- [WHAT YOU WILL DO]:
Which lines in the records below hold the word "Political"? Copy each of them.
= Beginning of Section =
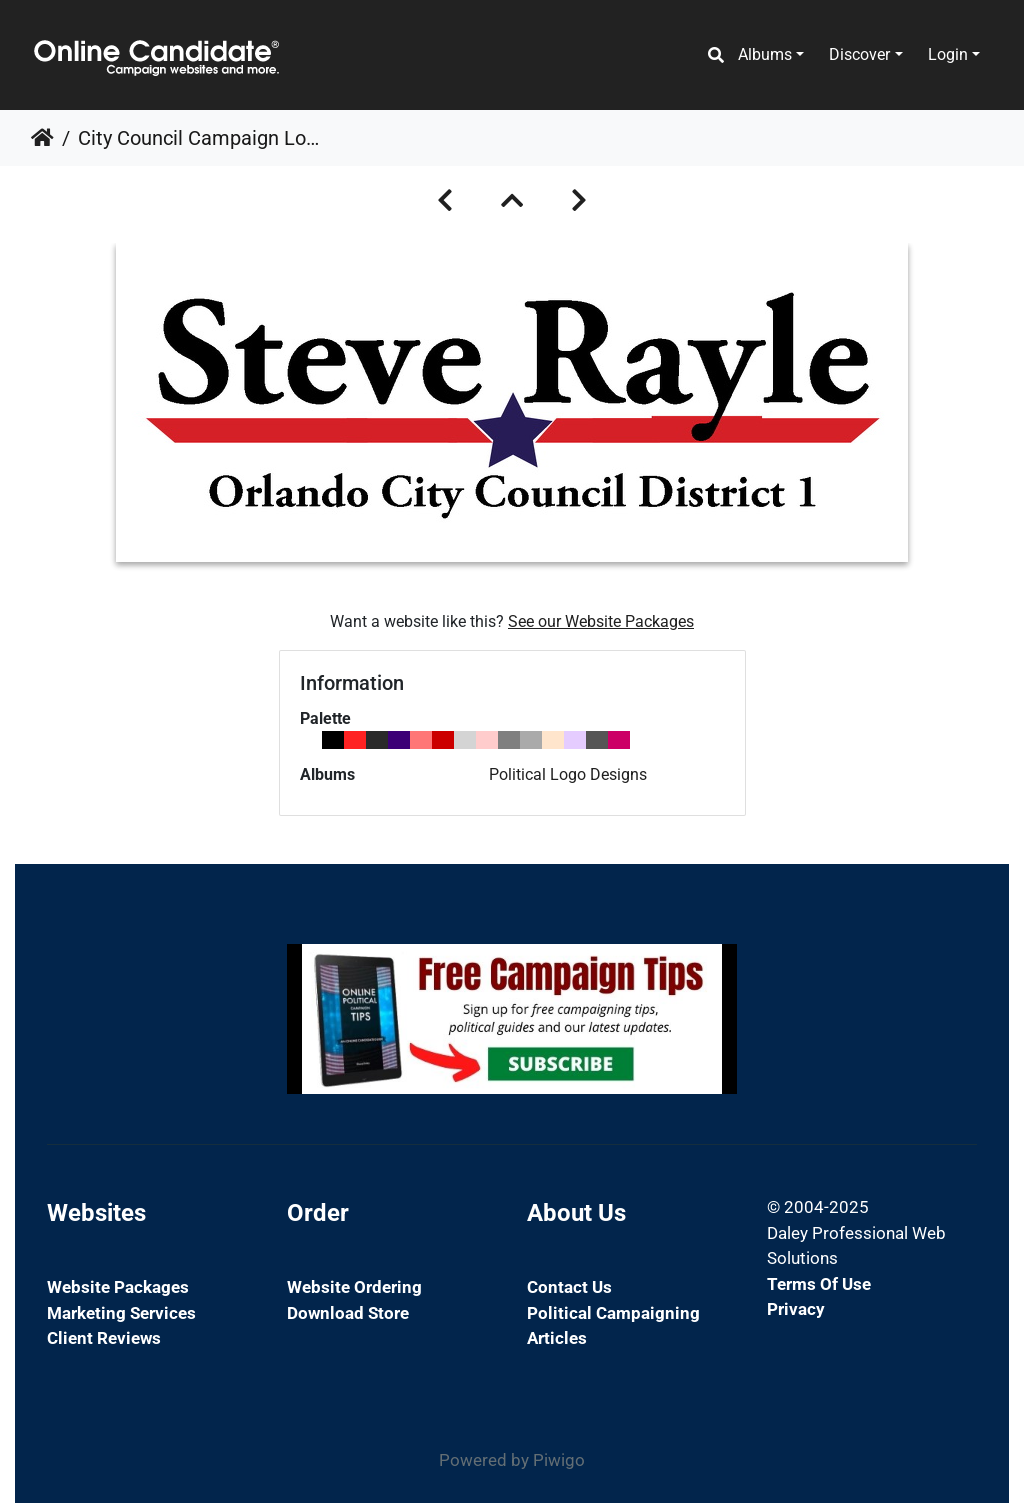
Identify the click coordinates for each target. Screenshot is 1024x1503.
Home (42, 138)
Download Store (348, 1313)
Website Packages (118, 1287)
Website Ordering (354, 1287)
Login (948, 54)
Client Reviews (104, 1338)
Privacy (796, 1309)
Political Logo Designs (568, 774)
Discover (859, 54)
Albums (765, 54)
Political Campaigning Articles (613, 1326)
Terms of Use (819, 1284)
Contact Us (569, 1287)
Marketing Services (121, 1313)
= End of Section =
- [TASK RESULT]:
Political Logo Designs (568, 774)
Political Campaigning Articles (613, 1326)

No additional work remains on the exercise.